Reality pedagogy or reaching out to students in ways that hold and honour their lived experiences, has been a binding element with discussions about regular concepts (patriarchy, mental health stigma) reaching surprising depths spontaneously. Using TED Talks, news pieces, supplementary videos, and tailored discussion and reflection activities have been the glue to keep these online classes welded together. At the end of many of these classes, there’s a sense of shared accomplishment – we celebrate that some part of life still feels normal.

Is this sustainable in the long run? For the subject I teach, psychology to postgraduate students, unfortunately not. For teaching in this area to be actionable, ultimately, there is a need for the other. Students need to learn to observe and relate to another individual as a human being, and learn how to facilitate change through dialogue. For established practitioners, this may be possible to learn virtually. For fresh interns, the learning curve from a student, to an intern, and then, a fresh professional, requires hands-on training, interaction, and supervision – something that is true for most humanities and development postgraduate programs as well as sciences which have considerable laboratory work.  

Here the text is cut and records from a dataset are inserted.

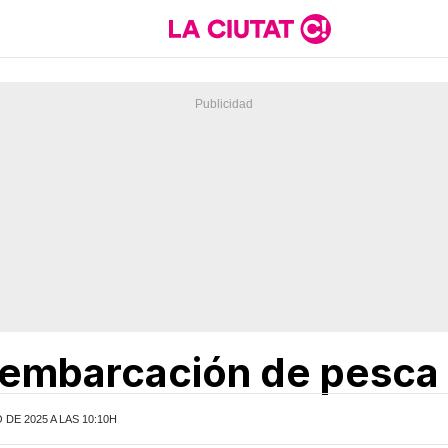
 embarcación de pesca
DE 2025 A LAS 10:10H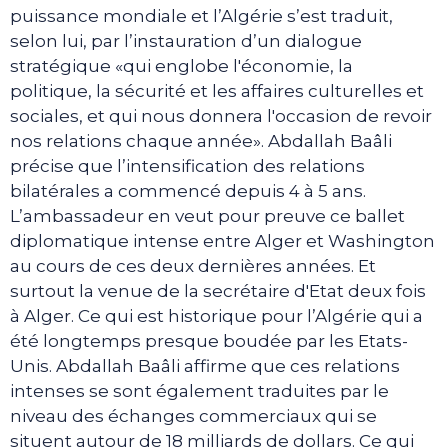
puissance mondiale et l’Algérie s’est traduit,
selon lui, par l’instauration d’un dialogue
stratégique «qui englobe l'économie, la
politique, la sécurité et les affaires culturelles et
sociales, et qui nous donnera l'occasion de revoir
nos relations chaque année». Abdallah Baâli
précise que l’intensification des relations
bilatérales a commencé depuis 4 à 5 ans.
L’ambassadeur en veut pour preuve ce ballet
diplomatique intense entre Alger et Washington
au cours de ces deux dernières années. Et
surtout la venue de la secrétaire d'Etat deux fois
à Alger. Ce qui est historique pour l’Algérie qui a
été longtemps presque boudée par les Etats-
Unis. Abdallah Baâli affirme que ces relations
intenses se sont également traduites par le
niveau des échanges commerciaux qui se
situent autour de 18 milliards de dollars. Ce qui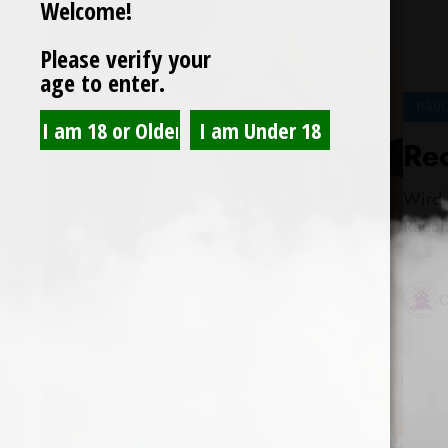
Welcome!
Please verify your
age to enter.
RÄUC
Re
Wird 
Räuch
C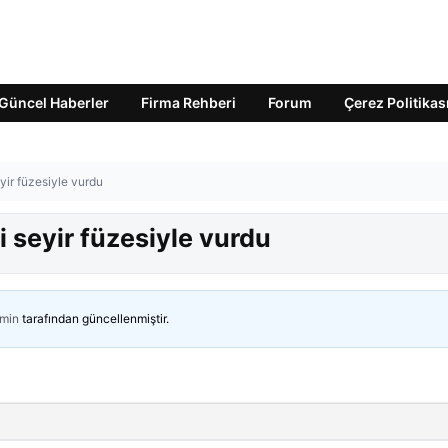
Güncel Haberler
Firma Rehberi
Forum
Çerez Politikas
eyir füzesiyle vurdu
i seyir füzesiyle vurdu
min
tarafından güncellenmiştir.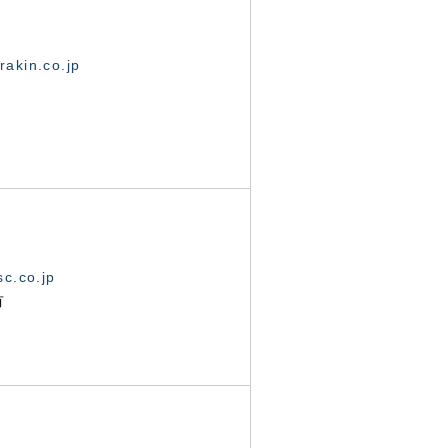
akin.co.jp
c.co.jp
有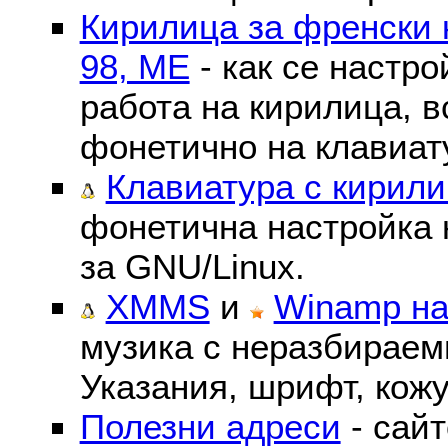
Кирилица за френски 
98, ME
- как се настр
работа на кирилица, в
фонетично на клавиат
Клавиатура с кирили
фонетична настройка 
за GNU/Linux.
XMMS
и
Winamp на
музика с неразбираем
Указания, шрифт, кожу
Полезни адреси
- сайт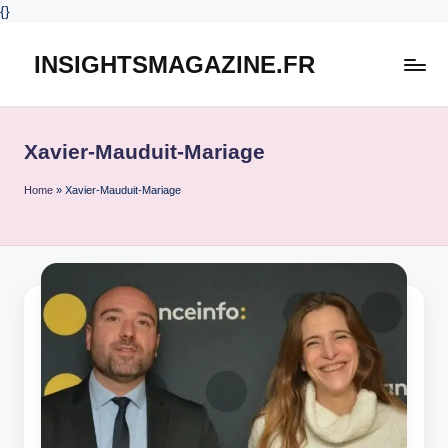
{
}
INSIGHTSMAGAZINE.FR
Skip
to
content
Xavier-Mauduit-Mariage
Home
»
Xavier-Mauduit-Mariage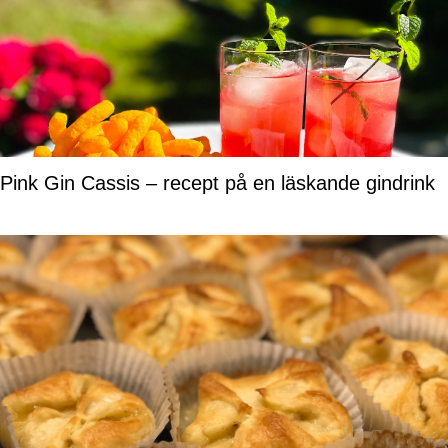
Pink Gin Cassis – recept på en läskande gindrink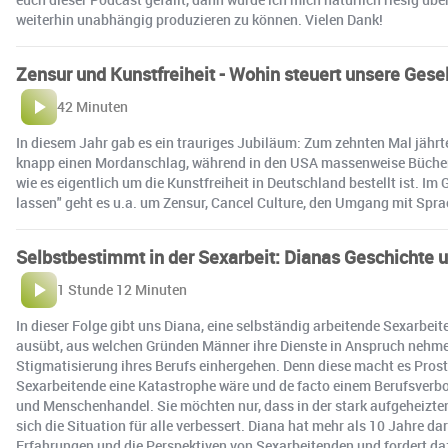
weiterhin unabhängig produzieren zu können. Vielen Dank!
Zensur und Kunstfreiheit - Wohin steuert unsere Gese
42 Minuten
In diesem Jahr gab es ein trauriges Jubiläum: Zum zehnten Mal jährt
knapp einen Mordanschlag, während in den USA massenweise Bücher a
wie es eigentlich um die Kunstfreiheit in Deutschland bestellt ist. 
lassen" geht es u.a. um Zensur, Cancel Culture, den Umgang mit Spra
Selbstbestimmt in der Sexarbeit: Dianas Geschichte 
1 Stunde 12 Minuten
In dieser Folge gibt uns Diana, eine selbständig arbeitende Sexarbeite
ausübt, aus welchen Gründen Männer ihre Dienste in Anspruch nehmen 
Stigmatisierung ihres Berufs einhergehen. Denn diese macht es Prosti
Sexarbeitende eine Katastrophe wäre und de facto einem Berufsverbo
und Menschenhandel. Sie möchten nur, dass in der stark aufgeheizte
sich die Situation für alle verbessert. Diana hat mehr als 10 Jahre da
Erfahrungen und die Perspektiven von Sexarbeitenden und fordert da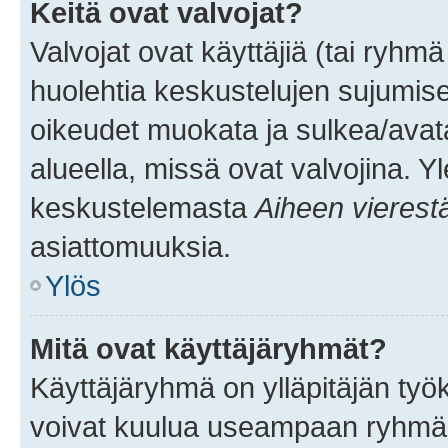
Keitä ovat valvojat?
Valvojat ovat käyttäjiä (tai ryhmä
huolehtia keskustelujen sujumise
oikeudet muokata ja sulkea/avata, 
alueella, missä ovat valvojina. Y
keskustelemasta
Aiheen vierest
asiattomuuksia.
Ylös
Mitä ovat käyttäjäryhmät?
Käyttäjäryhmä on ylläpitäjän työka
voivat kuulua useampaan ryhmään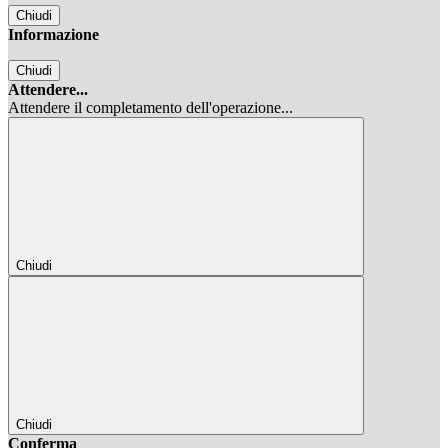
Chiudi
Informazione
Chiudi
Attendere...
Attendere il completamento dell'operazione...
Chiudi
Chiudi
Conferma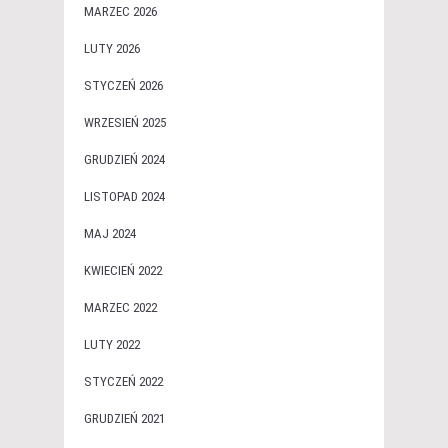
MARZEC 2026
LUTY 2026
STYCZEŃ 2026
WRZESIEŃ 2025
GRUDZIEŃ 2024
LISTOPAD 2024
MAJ 2024
KWIECIEŃ 2022
MARZEC 2022
LUTY 2022
STYCZEŃ 2022
GRUDZIEŃ 2021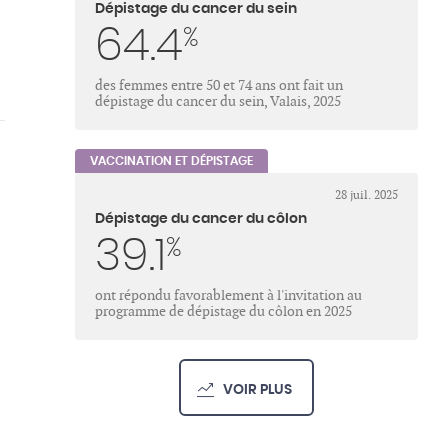
Dépistage du cancer du sein
64.4
%
des femmes entre 50 et 74 ans ont fait un
dépistage du cancer du sein, Valais, 2025
VACCINATION ET DÉPISTAGE
28 juil. 2025
Dépistage du cancer du côlon
39.1
%
ont répondu favorablement à l'invitation au
programme de dépistage du côlon en 2025
VOIR PLUS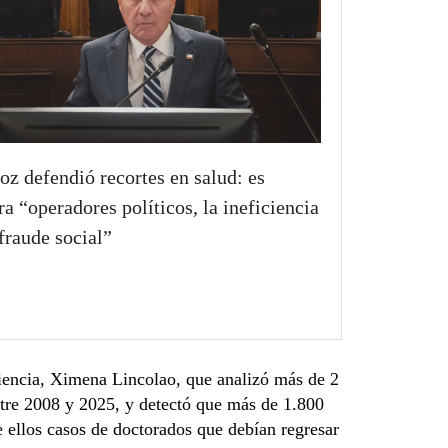
oz defendió recortes en salud: es
ra “operadores políticos, la ineficiencia
 fraude social”
Ciencia, Ximena Lincolao, que analizó más de 2
ntre 2008 y 2025, y detectó que más de 1.800
e ellos casos de doctorados que debían regresar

“…as with everything else in COVID times, we focus on the doable. Making online aids for teaching, online research tools like Mendeley, e-learning courses for ‘virtual’ hands-on skill-building on Coursera – these have all been our go-to solutions.”

This is the roadblock of online education for us, and I suppose the same non-equivalence shows up in different ways for different grades and subjects. The practical components, where knowledge is operationalized and applied and the higher levels of Bloom’s Taxonomy remain largely untapped. Questions are already being raised about subject matter knowledge, ability for practical applications, and real-world mapping of skills for thousands of students. All of this impedes students’ scope for further education and employability – an eventuality we will have to take stock of, soon.   

However, as with everything else in COVID times, we focus on the doable. Making online aids for teaching, online research tools like Mendeley, e-learning courses for “virtual” hands-on skill-building on Coursera – these have all been our go-to solutions. Using social media as a substitute turf for the real-world demands that professionals meet is another interesting evaluation method for both knowledge and application. We live in a world that it more virtual than ever. The testing grounds, therefore, may be found there too.

What does this mean for mainstream education? The chalkboards will gather dust for a while, for sure. But in the meanwhile, educationists and institutions have to figure out really what it is that they offer, at what metrics of quantity and quality, and at what price point. If the bulk of an academic year moves online sustainably and the promise of a job remains distant for the youth, then, do online vocational courses, certifications and internships trump the traditional college degrees? How does mainstream education stay relevant and feasible in these times when paying course fees is a stretch for many homes, and online education is more accessible and tailored than ever before? 

These are questions that will need time and thought. Hopefully, together, we will arrive at meaningful solutions soon.